Al monte llamarán pueblos, allí sacrificarán sacrificios de justicia: por lo cual chuparán la abundancia de las mares, y los tesoros escondidos del arena.
20 Gad için de şöyle dedi: “Gad'ın sınırını genişleten kutsansın; Gad orada kol ve baş parçalayan Bir aslan gibi oturuyor.
Y a Gad dijo: Bendito el que hizo ensanchar a Gad: como león habitará, y arrebatará brazo y mollera.
21 Kendine ilk toprağı seçti; Önderlik payı ona verilmiştir. Halkın önderleri bir araya geldiğinde, RAB'bin doğru isteğini Ve İsrail'e ilişkin ilkelerini, O yerine getirdi.”
El vio para sí lo primero, que allí estaba escondida la parte del legislador, y vino en la delantera del pueblo: la justicia de Jehová hará, y sus juicios con Israel.
22 Dan için de şöyle dedi: “Dan Başan'dan sıçrayan Aslan yavrusudur.”
Y a Dan dijo: Dan, cachorro de león: saltará desde Basán.
23 Naftali için de şöyle dedi: “Ey sen, RAB'bin lütfu ve Kutsamasıyla dolu olan Naftali! Sen batıyı ve güneyi mülk edineceksin.”
Y a Neftalí dijo: Neftalí harto de voluntad, y lleno de bendición de Jehová; el occidente y el mediodía hereda.
24 Aşer için de şöyle dedi: “Oğullar arasında en çok kutsanan Aşer olsun, Kardeşlerinin beğenisini kazanan o olsun. Ayağını zeytinyağına batırsın.
Y a Aser dijo: Bendito más que los hijos, Aser; será agradable a sus hermanos: y mojará en aceite su pie.
25 Kapı sürgülerin demir ve tunç olacak Ve gücün yaşamın boyunca sürecektir.”
Hierro y metal serán tus cerraduras; y como tus días será tu fortaleza.
26 “Ey Yeşurun, sana yardım için Göklere ve bulutlara görkemle binen, Tanrı'ya benzer biri yok.
No hay otro como el Dios del Recto: caballero en el cielo para tu ayuda, y en los cielos con su grandeza.
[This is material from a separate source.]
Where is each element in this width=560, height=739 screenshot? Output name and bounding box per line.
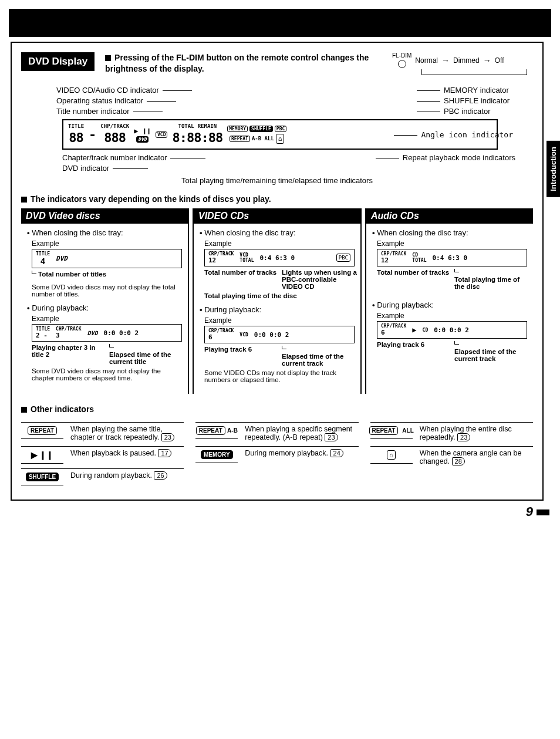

27 Sığınağın çağlar boyu var olan Tanrı'dır, Seni taşıyan O'nun yorulmaz kollarıdır. Düşmanı önünden kovacak Ve sana, ‘Onu yok et!’ diyecek.
La habitación de Dios es eterna, y debajo de brazos de perpetuidad: él echará de delante de ti al enemigo; y dirá: Destruye.
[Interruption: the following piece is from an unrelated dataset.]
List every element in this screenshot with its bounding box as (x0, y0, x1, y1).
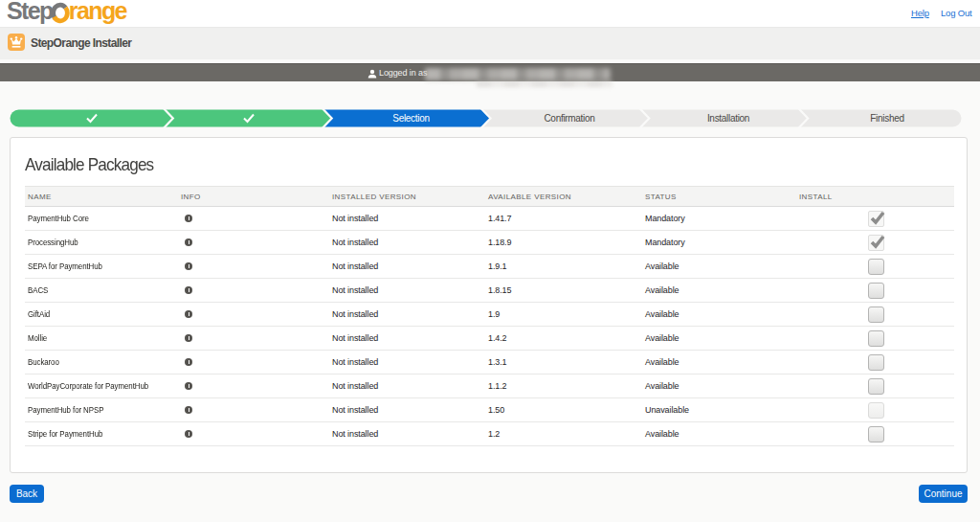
svg-text:Finished: Finished (870, 113, 903, 124)
svg-text:Confirmation: Confirmation (544, 113, 594, 124)
svg-text:Installation: Installation (707, 113, 749, 124)
svg-text:Selection: Selection (392, 113, 429, 124)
28 Böylece İsrail güvenlik içinde yaşayacak; Tahıl ve yeni şarap ülkesinde, Yakup'un pınarı güvenlikte kalacak. Gökler oraya çiy damlatacak.
E Israel, la fuente de Jacob, habitará confiado solo en tierra de grano y de vino: también sus cielos destilarán rocío.
29 Ne mutlu sana, ey İsrail! Var mı senin gibisi? Sen RAB'bin kurtardığı bir halksın. RAB seni koruyan kalkan Ve şanlı kılıcındır. Düşmanların senin önünde küçülecek Ve sen onları çiğneyeceksin.”
Bienaventurado tú Israel: ¿Quién como tú, pueblo salvo por Jehová, escudo de tu socorro, y espada de tu excelencia? Y tus enemigos serán humillados, y tú hollarás sobre sus alturas.